Structural Pruning via Latency-Saliency Knapsack

News

[Apr. 2023] Our paper "Hardware-Aware Latency Pruning for Read-Time 3D Object Detection" has been accepted to IEEE IV 2023.
[Nov. 2022] Code has been released.
[Oct. 2022] Code will be released later.
[Sep. 2022] Our paper has been accepted to NeurIPS 2022.

Abstract

We propose Hardware-Aware Latency Pruning (HALP) that formulates structural pruning as a global resource allocation optimization problem, aiming at maximizing the accuracy while constraining latency under a predefined budget on targeting device. For filter importance ranking, HALP leverages latency lookup table to track latency reduction potential and global saliency score to gauge accuracy drop. Both metrics can be evaluated very efficiently during pruning, allowing us to reformulate global structural pruning under a reward maximization problem given target constraint. This makes the problem solvable via our augmented knapsack solver, enabling HALP to surpass prior work in pruning efficacy and accuracy-efficiency trade-off. It consistently outperforms prior art by large margins (see NVIDIA Titan V speedups above, and more hardware results next and in paper).

Key Approach

The proposed hardware-aware latency pruning (HALP) paradigm. Considering both performance and latency contributions, HALP formulates global structural pruning as a global resource allocation problem (Section 3.1), solvable using our augmented Knapsack algorithm (Section 3.2). Pruned architectures surpass prior work across varying latency constraints given changing network architectures for both classification and detection tasks (Section 4).

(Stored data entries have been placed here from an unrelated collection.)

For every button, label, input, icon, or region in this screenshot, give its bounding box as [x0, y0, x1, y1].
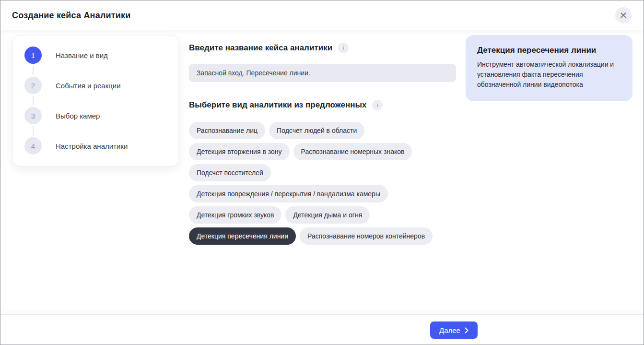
analytics-type-chips: Распознавание лицПодсчет людей в области…	[189, 122, 445, 245]
step-connector	[33, 95, 34, 106]
name-section-heading-row: Введите название кейса аналитики i	[189, 43, 457, 53]
case-name-input[interactable]	[189, 64, 456, 82]
step-connector	[33, 126, 34, 136]
stepper-steps: 1Название и вид2События и реакции3Выбор …	[24, 47, 167, 155]
analytics-chip[interactable]: Детекция громких звуков	[189, 206, 281, 224]
stepper-step-3[interactable]: 3Выбор камер	[24, 107, 167, 124]
dialog-header: Создание кейса Аналитики ✕	[0, 0, 644, 30]
step-label: Настройка аналитики	[56, 142, 128, 150]
chevron-right-icon	[465, 327, 468, 333]
dialog-title: Создание кейса Аналитики	[12, 11, 131, 21]
info-icon[interactable]: i	[338, 43, 349, 53]
step-connector	[33, 65, 34, 75]
step-label: События и реакции	[56, 82, 121, 90]
analytics-chip[interactable]: Подсчет посетителей	[189, 164, 271, 181]
step-number-badge: 1	[24, 47, 42, 64]
step-label: Название и вид	[56, 51, 108, 59]
name-section-heading: Введите название кейса аналитики	[189, 43, 332, 53]
analytics-chip[interactable]: Распознавание номерных знаков	[293, 143, 412, 160]
step-number-badge: 4	[24, 137, 42, 155]
analytics-chip[interactable]: Подсчет людей в области	[269, 122, 364, 139]
stepper-step-4[interactable]: 4Настройка аналитики	[24, 137, 167, 155]
next-button-label: Далее	[439, 326, 460, 334]
info-icon[interactable]: i	[372, 100, 383, 110]
stepper-step-1[interactable]: 1Название и вид	[24, 47, 167, 64]
stepper-panel: 1Название и вид2События и реакции3Выбор …	[12, 35, 179, 167]
analytics-chip[interactable]: Детекция повреждения / перекрытия / ванд…	[189, 185, 388, 202]
dialog-footer: Далее	[0, 314, 644, 345]
close-button[interactable]: ✕	[615, 7, 632, 24]
stepper-step-2[interactable]: 2События и реакции	[24, 77, 167, 94]
analytics-chip[interactable]: Распознавание лиц	[189, 122, 265, 139]
analytics-description-panel: Детекция пересечения линии Инструмент ав…	[466, 35, 632, 101]
type-section-heading-row: Выберите вид аналитики из предложенных i	[189, 100, 457, 110]
step-label: Выбор камер	[56, 112, 100, 120]
next-button[interactable]: Далее	[430, 321, 478, 339]
create-analytics-case-dialog: Создание кейса Аналитики ✕ 1Название и в…	[0, 0, 644, 345]
type-section-heading: Выберите вид аналитики из предложенных	[189, 100, 366, 110]
step-number-badge: 3	[24, 107, 42, 124]
analytics-chip[interactable]: Детекция дыма и огня	[285, 206, 370, 224]
main-content: Введите название кейса аналитики i Выбер…	[189, 43, 457, 245]
analytics-description-text: Инструмент автоматической локализации и …	[477, 59, 621, 90]
analytics-description-title: Детекция пересечения линии	[477, 46, 621, 55]
close-icon: ✕	[620, 11, 628, 20]
analytics-chip[interactable]: Детекция вторжения в зону	[189, 143, 290, 160]
step-number-badge: 2	[24, 77, 42, 94]
analytics-chip[interactable]: Распознавание номеров контейнеров	[300, 227, 433, 245]
analytics-chip[interactable]: Детекция пересечения линии	[189, 227, 296, 245]
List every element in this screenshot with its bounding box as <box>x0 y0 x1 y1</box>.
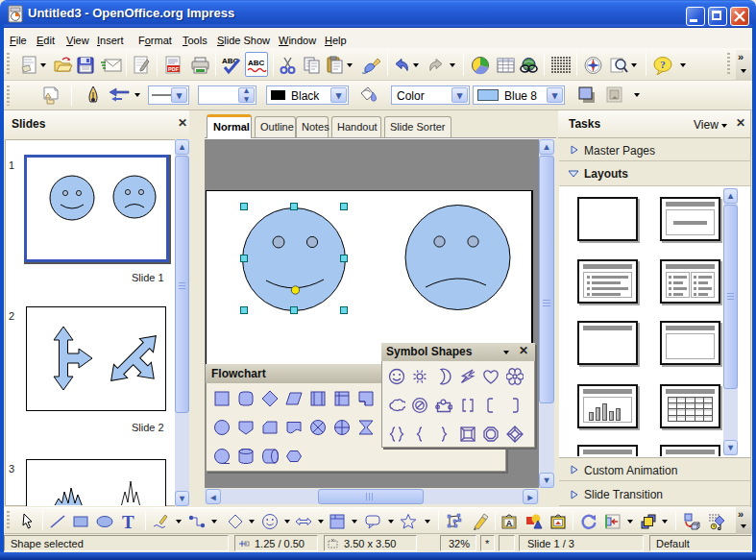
svg-text:ABC: ABC <box>248 59 265 67</box>
svg-text:A: A <box>506 519 513 528</box>
svg-text:PDF: PDF <box>168 66 180 72</box>
svg-text:?: ? <box>660 59 666 70</box>
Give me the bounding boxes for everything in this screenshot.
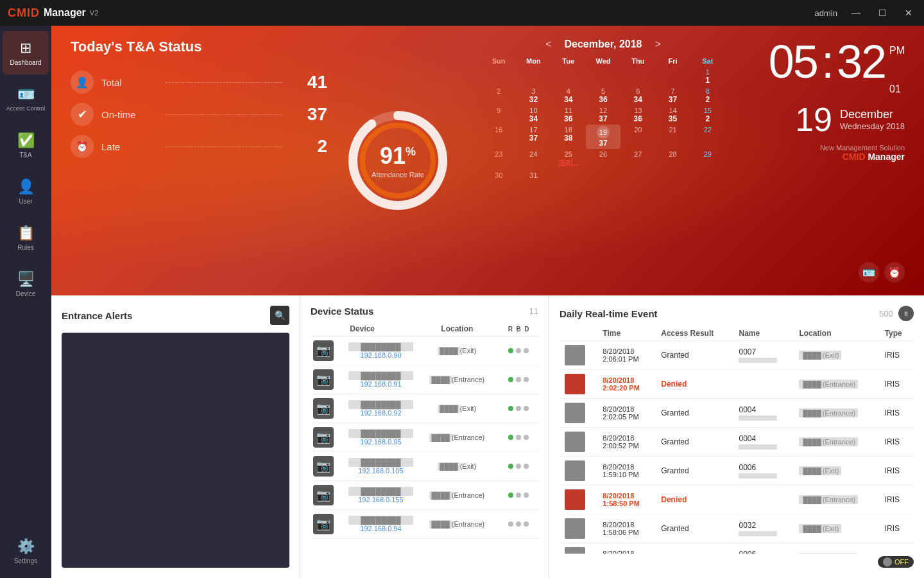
device-table-row: 📷 ████████ 192.168.0.94 ████(Entrance) bbox=[311, 510, 538, 539]
event-table-row: 8/20/20182:02:05 PM Granted 0004 ████(En… bbox=[560, 399, 914, 428]
cal-header-tue: Tue bbox=[551, 55, 586, 67]
event-col-photo bbox=[560, 326, 597, 341]
logo-manager: Manager bbox=[44, 7, 86, 19]
entrance-alerts-title: Entrance Alerts bbox=[62, 310, 132, 321]
device-icon: 📷 bbox=[313, 398, 334, 419]
device-location-cell: ████(Entrance) bbox=[416, 365, 499, 394]
clock-date-detail: December Wednesday 2018 bbox=[840, 108, 905, 131]
cal-cell: 1336 bbox=[620, 105, 655, 125]
event-location: ████(Exit) bbox=[799, 524, 841, 533]
device-status-cell bbox=[499, 394, 538, 423]
event-table-wrapper: Time Access Result Name Location Type 8/… bbox=[560, 326, 914, 554]
cal-cell: 25크리... bbox=[551, 149, 586, 170]
ta-section: Today's T&A Status 👤 Total 41 ✔ On-time … bbox=[71, 39, 327, 283]
event-location: ████(Entrance) bbox=[799, 437, 858, 446]
event-location: ████(Entrance) bbox=[799, 553, 858, 554]
minimize-button[interactable]: — bbox=[848, 6, 864, 19]
device-status-cell bbox=[499, 423, 538, 452]
sidebar-label-access-control: Access Control bbox=[6, 105, 46, 112]
device-table-wrapper: Device Location R B D 📷 ████████ 192.168… bbox=[311, 322, 538, 568]
event-photo bbox=[565, 489, 585, 510]
clock-ampm: PM bbox=[889, 45, 905, 57]
cal-title: December, 2018 bbox=[565, 39, 642, 50]
cal-cell: 536 bbox=[586, 86, 620, 105]
device-col-device: Device bbox=[346, 322, 415, 337]
device-name: ████████ bbox=[348, 458, 413, 467]
cal-next-button[interactable]: > bbox=[654, 39, 660, 50]
dashboard-icon: ⊞ bbox=[20, 40, 31, 57]
event-name-cell: 0006 bbox=[733, 457, 794, 486]
sidebar-item-dashboard[interactable]: ⊞ Dashboard bbox=[3, 31, 49, 74]
sidebar-label-device: Device bbox=[16, 290, 36, 297]
sidebar-item-settings[interactable]: ⚙️ Settings bbox=[3, 529, 49, 573]
event-name-blur bbox=[739, 531, 777, 536]
device-table-row: 📷 ████████ 192.168.0.155 ████(Entrance) bbox=[311, 481, 538, 510]
sidebar-item-access-control[interactable]: 🪪 Access Control bbox=[3, 77, 49, 121]
device-table-row: 📷 ████████ 192.168.0.91 ████(Entrance) bbox=[311, 365, 538, 394]
device-ip: 192.168.0.105 bbox=[348, 467, 413, 475]
status-dot-0 bbox=[508, 521, 513, 527]
device-location: ████(Exit) bbox=[418, 462, 497, 470]
device-location: ████(Entrance) bbox=[418, 434, 497, 441]
cal-cell: 9 bbox=[481, 105, 516, 125]
donut-percent: 91% bbox=[372, 143, 424, 170]
entrance-alerts-search-button[interactable]: 🔍 bbox=[270, 306, 289, 325]
event-name: 0006 bbox=[739, 550, 756, 554]
cal-cell bbox=[586, 170, 620, 180]
sidebar-item-tna[interactable]: ✅ T&A bbox=[3, 123, 49, 167]
sidebar-item-device[interactable]: 🖥️ Device bbox=[3, 262, 49, 306]
device-status-cell bbox=[499, 452, 538, 481]
sidebar-item-user[interactable]: 👤 User bbox=[3, 170, 49, 213]
cal-cell: 24 bbox=[516, 149, 551, 170]
device-location-cell: ████(Entrance) bbox=[416, 481, 499, 510]
restore-button[interactable]: ☐ bbox=[875, 6, 891, 19]
donut-section: 91% Attendance Rate bbox=[327, 39, 468, 283]
cal-prev-button[interactable]: < bbox=[545, 39, 551, 50]
device-ip: 192.168.0.92 bbox=[348, 409, 413, 417]
device-icon: 📷 bbox=[313, 485, 334, 505]
clock-day-number: 19 bbox=[795, 100, 832, 139]
event-table-row: 8/20/20181:58:50 PM Denied ████(Entrance… bbox=[560, 486, 914, 514]
event-location-cell: ████(Entrance) bbox=[794, 486, 879, 514]
cal-cell: 31 bbox=[516, 170, 551, 180]
cal-cell: 1034 bbox=[516, 105, 551, 125]
device-status-cell bbox=[499, 337, 538, 365]
device-status-title: Device Status bbox=[311, 306, 373, 317]
event-table-row: 8/20/20181:59:10 PM Granted 0006 ████(Ex… bbox=[560, 457, 914, 486]
event-table-row: 8/20/2018... Granted 0006 ████(Entrance)… bbox=[560, 543, 914, 554]
event-name-cell: 0007 bbox=[733, 341, 794, 370]
event-result-cell: Granted bbox=[656, 543, 733, 554]
event-result: Granted bbox=[661, 351, 689, 360]
event-time-cell: 8/20/20182:02:20 PM bbox=[597, 370, 656, 399]
clock-minute: 32 bbox=[837, 39, 886, 85]
toggle-off-button[interactable]: OFF bbox=[878, 556, 914, 568]
event-result-cell: Granted bbox=[656, 514, 733, 543]
event-location-cell: ████(Exit) bbox=[794, 457, 879, 486]
event-location: ████(Entrance) bbox=[799, 408, 858, 417]
event-type: IRIS bbox=[885, 524, 900, 533]
card-icon-button[interactable]: 🪪 bbox=[859, 262, 879, 283]
pause-button[interactable]: ⏸ bbox=[898, 306, 914, 321]
device-icon-cell: 📷 bbox=[311, 481, 346, 510]
device-name: ████████ bbox=[348, 429, 413, 438]
device-icon-cell: 📷 bbox=[311, 510, 346, 539]
event-type: IRIS bbox=[885, 495, 900, 504]
event-time: 8/20/20182:02:05 PM bbox=[603, 405, 651, 421]
event-name-blur bbox=[739, 473, 777, 478]
alerts-content-area bbox=[62, 333, 289, 568]
sidebar-item-rules[interactable]: 📋 Rules bbox=[3, 216, 49, 259]
event-time-cell: 8/20/20182:06:01 PM bbox=[597, 341, 656, 370]
close-button[interactable]: ✕ bbox=[901, 6, 916, 19]
device-col-rbd: R B D bbox=[499, 322, 538, 337]
event-type: IRIS bbox=[885, 437, 900, 446]
cal-header-thu: Thu bbox=[620, 55, 655, 67]
content-area: Today's T&A Status 👤 Total 41 ✔ On-time … bbox=[51, 26, 924, 578]
stat-total: 👤 Total 41 bbox=[71, 71, 327, 94]
status-dot-2 bbox=[524, 493, 529, 498]
cal-header-sun: Sun bbox=[481, 55, 516, 67]
status-dot-0 bbox=[508, 348, 513, 353]
cal-cell: 28 bbox=[655, 149, 690, 170]
device-location: ████(Entrance) bbox=[418, 376, 497, 383]
event-type: IRIS bbox=[885, 380, 900, 389]
clock-icon-button[interactable]: ⏰ bbox=[884, 262, 905, 283]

Our HALP paradigm on latency-saliency Knapsack.

More Results

Our approach is fast and scalable across a wide range of target platforms for measured latency improvements. As an example, we show pruning results of ResNet50 on the ImageNet dataset with NVIDIA Jetson TX2 (left), Intel CPU Xeon E5 (middle) and NVIDIA Xavier (right). The latency on Jetson TX2 and CPU is measured using PyTorch; on Xavier is measured using TensorRT FP32. Please refer to the paper for more details.

Application on 3D object detection and algorithm improvement

We further show the efficacy of the method on 3D object detection task and improve the algorithm in the following works:

Hardware-Aware Latency Pruning for Read-Time 3D Object Detection (IEEE IV 2023).

Soft Masking for Cost-Constrained Channel Pruning (ECCV 2022), where we improve the pruning performance especially for the large prune ratios.

Adaptive Sharpness-Aware Pruning for Robust Sparse Networks, where we aim at improving the robustness of compact models.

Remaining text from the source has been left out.